In fact, both real and nominal GDP grew 2.6X faster during 1990-2007 than during 2007-2020. Furthermore, from 1953-1990, nominal GDP actually grew faster than the Fed’s balance sheet.
What none of the Wall Street stimulus hounds or Keynesian economists–as the case may be—can explain, is why the allegedly recession/deflation/low-flation addled US economy did not roll-over and die during the golden era when the Fed’s balance sheet grew by only 5.0% per annum over the entire 37-year stretch.
Change Per Annum, Q2 1953-Q2 1990:
- Fed balance sheet: 5.0%;
- Nominal GDP: 7.6%;
- Real GDP: 3.4%.
If in the old days of 1953-1990, economic growth was more robust WITHOUT immense “help” from the FED, and with absolutely zero QE, the latter of which didn’t exist until Barack Obama became president, then, by historical economic data, civilization has empirical proof that economies don’t grow or attain a robust status from QE or any sort of money-printing. In fact, the way the FED should help is to cease QE, and then become extinct, as explained here.
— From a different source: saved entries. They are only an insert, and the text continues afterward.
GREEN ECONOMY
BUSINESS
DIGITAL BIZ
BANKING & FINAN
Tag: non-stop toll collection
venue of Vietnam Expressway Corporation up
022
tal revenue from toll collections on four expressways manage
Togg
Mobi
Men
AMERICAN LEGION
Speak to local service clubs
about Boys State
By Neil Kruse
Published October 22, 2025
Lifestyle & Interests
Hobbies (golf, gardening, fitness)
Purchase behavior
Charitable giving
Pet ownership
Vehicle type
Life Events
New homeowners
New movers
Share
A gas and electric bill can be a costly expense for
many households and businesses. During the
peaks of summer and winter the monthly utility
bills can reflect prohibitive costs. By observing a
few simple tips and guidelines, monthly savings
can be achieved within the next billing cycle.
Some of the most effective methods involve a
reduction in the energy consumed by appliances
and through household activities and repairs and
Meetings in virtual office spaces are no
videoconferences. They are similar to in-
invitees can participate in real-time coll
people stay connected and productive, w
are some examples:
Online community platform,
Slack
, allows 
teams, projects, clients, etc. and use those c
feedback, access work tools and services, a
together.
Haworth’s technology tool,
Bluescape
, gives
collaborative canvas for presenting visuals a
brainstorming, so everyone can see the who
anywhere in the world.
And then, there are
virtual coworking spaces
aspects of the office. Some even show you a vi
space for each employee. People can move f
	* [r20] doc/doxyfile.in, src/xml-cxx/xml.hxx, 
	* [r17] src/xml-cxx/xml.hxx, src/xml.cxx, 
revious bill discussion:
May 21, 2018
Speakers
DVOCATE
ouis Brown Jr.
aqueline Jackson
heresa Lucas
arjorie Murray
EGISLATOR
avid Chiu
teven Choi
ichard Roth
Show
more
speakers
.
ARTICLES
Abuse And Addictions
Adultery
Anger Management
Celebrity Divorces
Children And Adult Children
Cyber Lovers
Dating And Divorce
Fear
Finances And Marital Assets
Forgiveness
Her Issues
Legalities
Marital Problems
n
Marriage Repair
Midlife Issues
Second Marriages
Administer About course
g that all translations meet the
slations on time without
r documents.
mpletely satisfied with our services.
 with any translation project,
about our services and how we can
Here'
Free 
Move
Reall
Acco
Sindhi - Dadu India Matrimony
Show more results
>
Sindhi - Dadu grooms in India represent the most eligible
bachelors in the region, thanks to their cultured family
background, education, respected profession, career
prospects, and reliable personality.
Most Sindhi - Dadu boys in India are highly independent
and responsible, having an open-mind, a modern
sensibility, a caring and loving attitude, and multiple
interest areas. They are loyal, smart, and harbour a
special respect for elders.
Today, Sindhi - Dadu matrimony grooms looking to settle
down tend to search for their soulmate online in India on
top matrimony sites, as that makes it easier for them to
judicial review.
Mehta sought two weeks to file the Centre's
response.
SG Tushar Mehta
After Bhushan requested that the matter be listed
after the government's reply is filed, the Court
In addition to abolishing the FED and reinstating a legitimate gold standard, the way to improve the economy and maintain its robust status is to lower taxes, ideally eliminate them, and repeal unreasonably lengthy and costly regulations on enterprises, which, unlike politicians and regulatory departments, generate the engine of wealth growth for civilizations. In past decades, taxes were lower, regulations were less strict, and QE was non-existent; and yet, the economy was more robust, despite the absence of today’s highly advanced and sophisticated technology. There is no reason the economy today can’t be robust, given the more sophisticated technology than past decades. However, if taxes are not reduced, or ideally, eliminated, if regulations are not repealed, and/or if the FED continues to exist, civilization should not expect the economy, outside the 1% bubble of the financial trading markets, to improve, even inconsequentially. The latter will be true even if all the unreasonably sever restrictions and shutdowns of main street commerce(restaurants, bars, gymnasiums, night clubs, etc.), illegitimately justified because of COVID-19, are lifted. Lifting those restrictions would only be the first critical step. Abolishing the FED is indispensable, that is, if civilization truly does care about enhancing wealth and its standard of living, in addition to diminishing poverty.